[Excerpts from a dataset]
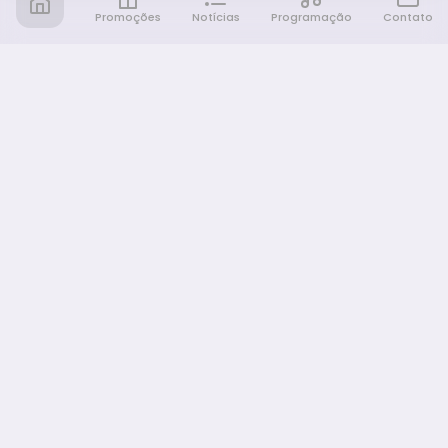
Promoções
Notícias
Programação
Contato
Notícia FM
Ligou, Virou Notícia!
NAVEGAÇÃO
Promoções
Programação
Sobre nós
Notícias
Equipe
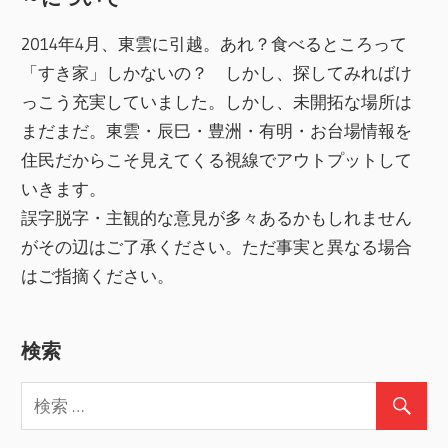
2014年4月、東雲に引越。あれ？食べるところって
「すき家」しかないの？ しかし、探してみればけ
っこう充実していました。しかし、未開拓な場所は
まだまだ。東雲・辰巳・豊洲・有明・お台場情報を
住民だからこそ見えてくる視線でアウトプットして
いきます。
誤字脱字・主観的な意見が多々あるかもしれません
がその辺はご了承ください。ただ事実と異なる場合
はご指摘ください。
検索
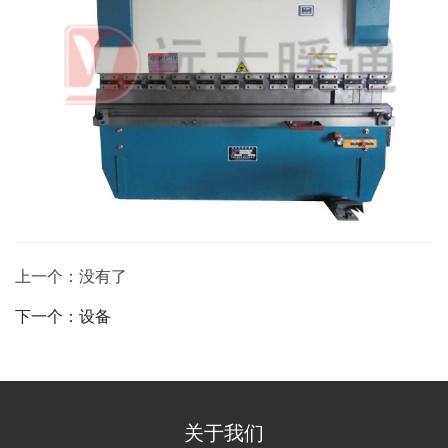
上一个：没有了
下一个：设备
关于我们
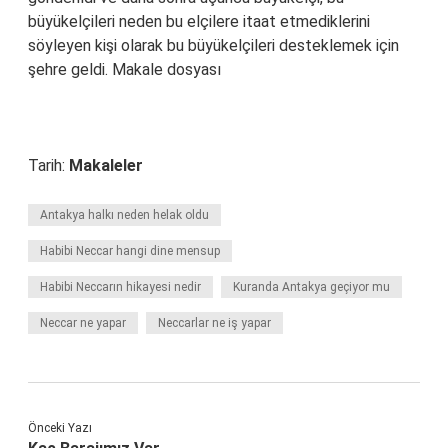
büyükelçileri neden bu elçilere itaat etmediklerini
söyleyen kişi olarak bu büyükelçileri desteklemek için
şehre geldi. Makale dosyası
Tarih:
Makaleler
Antakya halkı neden helak oldu
Habibi Neccar hangi dine mensup
Habibi Neccarın hikayesi nedir
Kuranda Antakya geçiyor mu
Neccar ne yapar
Neccarlar ne iş yapar
Önceki Yazı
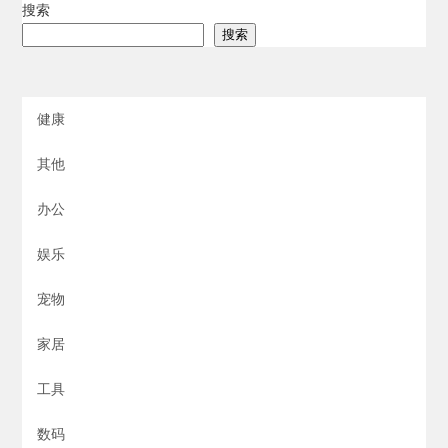
搜索
搜索
健康
其他
办公
娱乐
宠物
家居
工具
数码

Exercise requirements: The pictures alone are to be left out when the data above is copied; all else must match exactly.

Solution to this problem:
Promoções
Notícias
Programação
Contato
Notícia FM
Ligou, Virou Notícia!
NAVEGAÇÃO
Promoções
Programação
Sobre nós
Notícias
Equipe
2014年4月、東雲に引越。あれ？食べるところって
「すき家」しかないの？ しかし、探してみればけ
っこう充実していました。しかし、未開拓な場所は
まだまだ。東雲・辰巳・豊洲・有明・お台場情報を
住民だからこそ見えてくる視線でアウトプットして
いきます。
誤字脱字・主観的な意見が多々あるかもしれません
がその辺はご了承ください。ただ事実と異なる場合
はご指摘ください。
検索
上一个：没有了
下一个：设备
关于我们
büyükelçileri neden bu elçilere itaat etmediklerini
söyleyen kişi olarak bu büyükelçileri desteklemek için
şehre geldi. Makale dosyası
Tarih:
Makaleler
Antakya halkı neden helak oldu
Habibi Neccar hangi dine mensup
Habibi Neccarın hikayesi nedir
Kuranda Antakya geçiyor mu
Neccar ne yapar
Neccarlar ne iş yapar
Önceki Yazı
搜索
搜索
健康
其他
办公
娱乐
宠物
家居
工具
数码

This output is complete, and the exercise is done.